Resistance 101: A Lesson on Social Justice Activists and Strategies

This introductory lesson by Teaching for Change allows students to “meet” people from throughout U.S. history who have resisted injustice and to learn from the range of strategies they have used.

It is important to note, and to point out to students, that this list represents just a small sample of the people, time periods, struggles, and strategies we could have included. It is our hope that students not only choose to learn more about the people featured in this lesson, but that they also research and create more bios. In fact, students could create a similar lesson with activists in their community, youth activists, environmental activists, or other groups of activists.

High school students in Washington, D.C. participated in the Resistance 101 lesson during the Black Lives Matter at School Week of Action.

 
My students learned that you do not have to be famous or powerful to do your part to help change injustices in your communities. Some students even started planning their own resistance efforts as a result.
— Michelle Epperson, middle school social studies teacher, Coburg, Oregon
 

The lesson is based on the format of a Rethinking Schools lesson called Unsung Heroes and draws from lessons by Teaching for Change on women’s history and the Civil Rights Movement, including Selma.

Participants become aware of how many more activists there are than the few heroes highlighted in textbooks, children’s books, and the media. However, the lesson provides only a brief introduction to the lives of the people profiled.

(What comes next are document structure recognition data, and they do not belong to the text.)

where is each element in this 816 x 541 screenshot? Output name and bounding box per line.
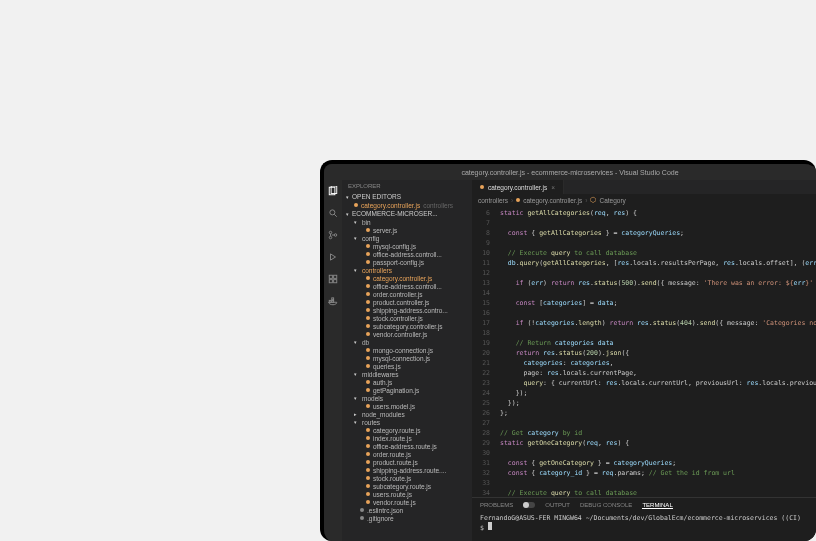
js-file-icon [366,476,370,480]
window-titlebar: category.controller.js - ecommerce-micro… [324,164,816,180]
folder-controllers[interactable]: controllers [348,266,472,274]
chevron-right-icon: › [511,197,513,204]
code-lines[interactable]: static getAllCategories(req, res) { cons… [494,206,816,497]
file-item[interactable]: users.route.js [348,490,472,498]
debug-icon[interactable] [328,252,338,264]
terminal-cursor [488,522,492,530]
file-item[interactable]: stock.route.js [348,474,472,482]
js-file-icon [480,185,484,189]
file-item[interactable]: office-address.controll... [348,250,472,258]
svg-rect-14 [332,298,334,300]
file-item[interactable]: auth.js [348,378,472,386]
file-item[interactable]: shipping-address.contro... [348,306,472,314]
workspace-section[interactable]: ECOMMERCE-MICROSER... [342,209,472,218]
js-file-icon [366,260,370,264]
js-file-icon [366,436,370,440]
panel-tab-terminal[interactable]: TERMINAL [642,502,672,509]
problems-toggle[interactable] [523,502,535,508]
file-item[interactable]: order.controller.js [348,290,472,298]
folder-config[interactable]: config [348,234,472,242]
svg-line-3 [334,214,337,217]
file-item[interactable]: users.model.js [348,402,472,410]
file-item[interactable]: mysql-connection.js [348,354,472,362]
js-file-icon [366,284,370,288]
file-item[interactable]: product.route.js [348,458,472,466]
js-file-icon [366,500,370,504]
explorer-title: EXPLORER [342,180,472,192]
js-file-icon [366,460,370,464]
js-file-icon [366,404,370,408]
panel-tab-debug[interactable]: DEBUG CONSOLE [580,502,632,508]
activity-bar [324,180,342,541]
svg-point-4 [329,231,332,234]
file-item[interactable]: mysql-config.js [348,242,472,250]
code-editor[interactable]: 6789101112131415161718192021222324252627… [472,206,816,497]
js-file-icon [354,203,358,207]
editor-tabs: category.controller.js × [472,180,816,194]
file-item[interactable]: shipping-address.route.... [348,466,472,474]
folder-node-modules[interactable]: node_modules [348,410,472,418]
panel-tabs: PROBLEMS OUTPUT DEBUG CONSOLE TERMINAL [472,498,816,512]
file-item[interactable]: category.route.js [348,426,472,434]
panel-tab-problems[interactable]: PROBLEMS [480,502,513,508]
extensions-icon[interactable] [328,274,338,286]
file-item[interactable]: office-address.route.js [348,442,472,450]
terminal[interactable]: FernandoG@ASUS-FER MINGW64 ~/Documents/d… [472,512,816,541]
file-item[interactable]: vendor.controller.js [348,330,472,338]
js-file-icon [366,276,370,280]
terminal-cursor-line: $ [480,522,808,532]
chevron-right-icon: › [585,197,587,204]
source-control-icon[interactable] [328,230,338,242]
open-editors-section[interactable]: OPEN EDITORS [342,192,472,201]
editor-tab-active[interactable]: category.controller.js × [472,180,564,194]
folder-routes[interactable]: routes [348,418,472,426]
js-file-icon [366,444,370,448]
close-icon[interactable]: × [551,184,555,191]
js-file-icon [366,228,370,232]
explorer-icon[interactable] [328,186,338,198]
breadcrumb[interactable]: controllers › category.controller.js › ⬡… [472,194,816,206]
js-file-icon [366,324,370,328]
file-item[interactable]: getPagination.js [348,386,472,394]
js-file-icon [366,316,370,320]
file-item[interactable]: server.js [348,226,472,234]
file-item[interactable]: product.controller.js [348,298,472,306]
js-file-icon [366,364,370,368]
folder-middlewares[interactable]: middlewares [348,370,472,378]
file-item[interactable]: order.route.js [348,450,472,458]
file-item[interactable]: mongo-connection.js [348,346,472,354]
folder-bin[interactable]: bin [348,218,472,226]
file-item[interactable]: index.route.js [348,434,472,442]
line-gutter: 6789101112131415161718192021222324252627… [472,206,494,497]
file-item[interactable]: office-address.controll... [348,282,472,290]
panel-tab-output[interactable]: OUTPUT [545,502,570,508]
js-file-icon [516,198,520,202]
file-item[interactable]: queries.js [348,362,472,370]
ide-window: category.controller.js - ecommerce-micro… [320,160,816,541]
js-file-icon [366,452,370,456]
file-eslintrc[interactable]: .eslintrc.json [348,506,472,514]
js-file-icon [366,356,370,360]
svg-point-5 [329,236,332,239]
docker-icon[interactable] [328,296,338,308]
file-item[interactable]: subcategory.controller.js [348,322,472,330]
file-item[interactable]: passport-config.js [348,258,472,266]
js-file-icon [366,308,370,312]
open-editor-item[interactable]: category.controller.js controllers [342,201,472,209]
window-title: category.controller.js - ecommerce-micro… [461,169,678,176]
file-item[interactable]: stock.controller.js [348,314,472,322]
js-file-icon [366,300,370,304]
explorer-sidebar: EXPLORER OPEN EDITORS category.controlle… [342,180,472,541]
file-item[interactable]: subcategory.route.js [348,482,472,490]
svg-rect-11 [334,280,337,283]
folder-db[interactable]: db [348,338,472,346]
js-file-icon [366,388,370,392]
main-area: EXPLORER OPEN EDITORS category.controlle… [324,180,816,541]
search-icon[interactable] [328,208,338,220]
file-item-active[interactable]: category.controller.js [348,274,472,282]
folder-models[interactable]: models [348,394,472,402]
file-item[interactable]: vendor.route.js [348,498,472,506]
bottom-panel: PROBLEMS OUTPUT DEBUG CONSOLE TERMINAL F… [472,497,816,541]
file-gitignore[interactable]: .gitignore [348,514,472,522]
svg-marker-7 [331,254,336,260]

In order to facilitate learning more, we limited our list to people whose work has been documented well enough that students can find more in books and/or online.


Grade Level: 7th grade+
Time Required: One class period


Materials and Preparation

Handout 1: Biographies

Each student or workshop participant and the instructor should receive one bio each. There are more bios than you are likely to need. Please refer to the teacher guide interview sheets when creating your shorter list and ensure that there is at least one bio for each of the questions.

Handout 2: Interview Sheets

Each student receives one version of the interview sheet. Note there are two versions so that not all the students are asking the same questions.

SAMPLE BIOS

Emma Tenayuca (1916–1999)

I was born in San Antonio, Texas. I was one of 11 children, and I lived with my grandparents when I was young. My first knowledge of the plight of workers came from visits to the “Plaza del Zacate,” the Trafalgar Square of San Antonio, where socialists and anarchists came to speak. I was first arrested at the age of 16, at a union picket against the Finck Cigar Company. From 1934–48, I supported almost every strike in the city, writing leaflets, visiting the homes of strikers, and joining them on picket lines. “I was arrested a number of times. I never thought in terms of fear. I thought in terms of justice.” Contact with fired workers led me to join the Workers Alliance (WA) in 1936 and the Communist Party in 1937. The WA held demonstrations for jobs, not relief, and demanded that Mexican workers have the right to strike without fear of deportation, and the right to a minimum wage.

When 12,000 pecan shellers marched out of the factories in 1938, I was unanimously elected strike leader. What started out as a movement for organization for equal wages turned into a mass movement against starvation, for civil rights, and for a minimum wage law, and it changed the character of West Side San Antonio.

As a result of the anti-Mexican, anti-Communist, and antiunion hysteria that pervaded the United States, I was forced to leave Texas to ensure my safety and well-being. I returned to San Antonio years later and worked as a teacher. I dedicated my life to speaking out at a time when neither Mexican Americans nor women were expected to speak at all. I became known as “La Pasionaria.”

 

Destiny Watford (1996– )

I grew up in a tight-knit Baltimore neighborhood, Curtis Bay. Our neighborhood has a high number of oil refineries, chemical plants, and other facilities that emit pollution. Many of my neighbors suffer from asthma and lung cancer. In high school, I attended a play called Enemy of the People, about a community that was being poisoned by a polluted hot spring. The play struck a chord with me, and after discussing it with a school advisor, I co-founded Free Your Voice, a student organization dedicated to community rights and social justice.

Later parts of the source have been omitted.